Doris McCarthy Gallery
  • September 30, 2024 - 11 am – 1 pm

Perpetual Potato with Small Spade Farm

Curricular Program

This workshop is open to University of Toronto Scarborough students registered in VPSC95H3F - Theory and Practice: Art & Social Justice.

Lauren Nurse and Shannon Gerard of Small Spade Farm lead a hands-on workshop that turns Outdoor School's mobile sculpture Art Farm Stand into a heated sand table filled with sweet potato slips that Lauren has been cultivating and growing through multiple farming seasons. Students can take away slips and keep them growing at home until it's time to plant them next year.

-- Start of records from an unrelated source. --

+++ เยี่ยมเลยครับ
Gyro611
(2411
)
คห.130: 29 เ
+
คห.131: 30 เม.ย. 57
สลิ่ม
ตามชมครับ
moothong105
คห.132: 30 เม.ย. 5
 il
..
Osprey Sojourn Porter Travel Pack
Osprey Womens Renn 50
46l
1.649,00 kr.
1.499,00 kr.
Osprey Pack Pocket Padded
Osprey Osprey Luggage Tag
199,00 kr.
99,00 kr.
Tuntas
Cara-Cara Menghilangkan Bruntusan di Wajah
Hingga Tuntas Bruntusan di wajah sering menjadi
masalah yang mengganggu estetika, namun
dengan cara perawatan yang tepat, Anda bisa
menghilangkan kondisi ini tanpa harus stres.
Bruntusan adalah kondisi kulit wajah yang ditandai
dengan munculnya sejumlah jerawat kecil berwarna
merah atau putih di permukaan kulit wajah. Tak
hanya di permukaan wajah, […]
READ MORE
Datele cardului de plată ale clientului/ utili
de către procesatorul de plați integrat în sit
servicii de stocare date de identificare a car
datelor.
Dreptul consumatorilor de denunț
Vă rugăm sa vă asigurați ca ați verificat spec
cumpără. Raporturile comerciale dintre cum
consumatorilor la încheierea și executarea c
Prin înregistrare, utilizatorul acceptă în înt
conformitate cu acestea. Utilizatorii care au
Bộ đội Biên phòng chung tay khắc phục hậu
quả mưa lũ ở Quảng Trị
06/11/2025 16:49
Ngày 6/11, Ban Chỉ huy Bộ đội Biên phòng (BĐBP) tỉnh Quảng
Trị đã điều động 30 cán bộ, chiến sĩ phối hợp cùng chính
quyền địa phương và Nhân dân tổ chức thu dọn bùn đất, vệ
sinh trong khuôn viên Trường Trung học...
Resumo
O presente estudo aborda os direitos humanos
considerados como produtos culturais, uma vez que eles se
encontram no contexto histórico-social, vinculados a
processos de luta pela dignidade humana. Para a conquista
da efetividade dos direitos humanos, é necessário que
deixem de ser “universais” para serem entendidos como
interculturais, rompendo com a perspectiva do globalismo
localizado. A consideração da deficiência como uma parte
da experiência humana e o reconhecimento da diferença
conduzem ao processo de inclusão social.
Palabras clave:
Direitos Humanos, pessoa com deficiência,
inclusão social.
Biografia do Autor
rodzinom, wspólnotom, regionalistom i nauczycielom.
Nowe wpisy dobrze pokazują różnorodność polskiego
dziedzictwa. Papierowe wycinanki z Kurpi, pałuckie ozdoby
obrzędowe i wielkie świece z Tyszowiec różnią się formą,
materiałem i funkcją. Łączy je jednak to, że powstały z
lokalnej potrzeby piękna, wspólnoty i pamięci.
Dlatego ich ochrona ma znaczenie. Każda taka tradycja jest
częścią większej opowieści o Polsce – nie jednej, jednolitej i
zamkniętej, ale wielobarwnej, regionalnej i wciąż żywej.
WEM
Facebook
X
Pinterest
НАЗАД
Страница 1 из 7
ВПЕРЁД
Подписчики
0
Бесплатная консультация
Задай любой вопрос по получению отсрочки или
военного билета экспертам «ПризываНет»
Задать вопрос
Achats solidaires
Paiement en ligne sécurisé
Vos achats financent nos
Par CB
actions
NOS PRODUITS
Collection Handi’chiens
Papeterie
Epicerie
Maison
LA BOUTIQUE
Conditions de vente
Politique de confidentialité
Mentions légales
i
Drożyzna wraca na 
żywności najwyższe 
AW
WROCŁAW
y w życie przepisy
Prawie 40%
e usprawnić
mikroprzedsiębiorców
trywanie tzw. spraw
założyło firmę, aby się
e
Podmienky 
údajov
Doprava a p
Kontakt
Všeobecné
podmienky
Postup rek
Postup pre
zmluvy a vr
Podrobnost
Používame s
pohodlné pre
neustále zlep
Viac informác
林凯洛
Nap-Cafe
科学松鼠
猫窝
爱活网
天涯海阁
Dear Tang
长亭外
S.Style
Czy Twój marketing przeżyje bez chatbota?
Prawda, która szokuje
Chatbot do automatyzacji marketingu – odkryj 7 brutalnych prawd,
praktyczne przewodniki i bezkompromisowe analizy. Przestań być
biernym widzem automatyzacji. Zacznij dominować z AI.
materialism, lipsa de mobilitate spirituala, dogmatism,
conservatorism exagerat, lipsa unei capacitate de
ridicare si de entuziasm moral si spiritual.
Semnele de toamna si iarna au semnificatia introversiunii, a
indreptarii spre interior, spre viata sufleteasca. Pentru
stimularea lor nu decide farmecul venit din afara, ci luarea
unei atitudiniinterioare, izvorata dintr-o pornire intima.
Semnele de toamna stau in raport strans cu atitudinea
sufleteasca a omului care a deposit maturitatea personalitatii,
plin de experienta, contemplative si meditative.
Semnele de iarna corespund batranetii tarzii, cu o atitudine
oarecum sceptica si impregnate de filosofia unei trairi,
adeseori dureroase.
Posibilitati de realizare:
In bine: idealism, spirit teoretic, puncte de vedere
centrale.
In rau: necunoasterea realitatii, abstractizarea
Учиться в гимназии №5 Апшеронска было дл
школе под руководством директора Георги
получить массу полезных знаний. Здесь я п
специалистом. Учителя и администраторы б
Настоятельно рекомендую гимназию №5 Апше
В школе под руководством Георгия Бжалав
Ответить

Perpetual Potato is about ways to interrogate and disrupt the dominance of our broken food system. Agency and sovereignty around food production provides communities with the means and the knowledge to feed themselves, outside of the industrial food system. It is a form of landscape literacy—a deep map of the natural world, and a knowledge system that we have become disconnected from. Perpetual Potato directly connects participants to an example of simple, sustainable methods of growing food for themselves and their community. Social justice cannot be separated from environmental justice—this project is rooted in the concept that empowering people by giving them the means to feed themselves is a form of activism and ecological stewardship.  

The workshop includes a zine/workbook and a discussion of growth cycles, the radical-ness of seed saving, farm seasons, and all the things that ecological farmers and activists have in common. 

Lauren Nurse is an artist and farmer working in printmaking, sculpture, and installation. She holds a BFA from Concordia University and an MFA from York University. Notable exhibitions include Cold Comfort at Cambridge Art Galleries, There’s always room on the broom at Open Studio, Port Credit: The Projects an off-site project by Blackwood Gallery, Terra Tremente at Museo Civico d’Arte Contemporanea, and Salon Écarlate at Marian Graves Mugar Art Gallery, New Hampshire, U.S.A. Nurse has taught printmaking, design, drawing, sculpture, and contemporary art practice at OCAD University, University of Toronto Mississauga, and York University.

Shannon Gerard crochets (a lot), makes books, quilts political protest banners, and produces site-specific textile installations. As a professional mischief maker, her public/pedagogical projects emphasize the materials and ethos of independent publishing as social-political engagements. Gerard is an Associate Professor in Publications and Print Media at OCAD University and a part time farmer at Small Spade Farm.

The gallery is wheelchair accessible, and seating is available.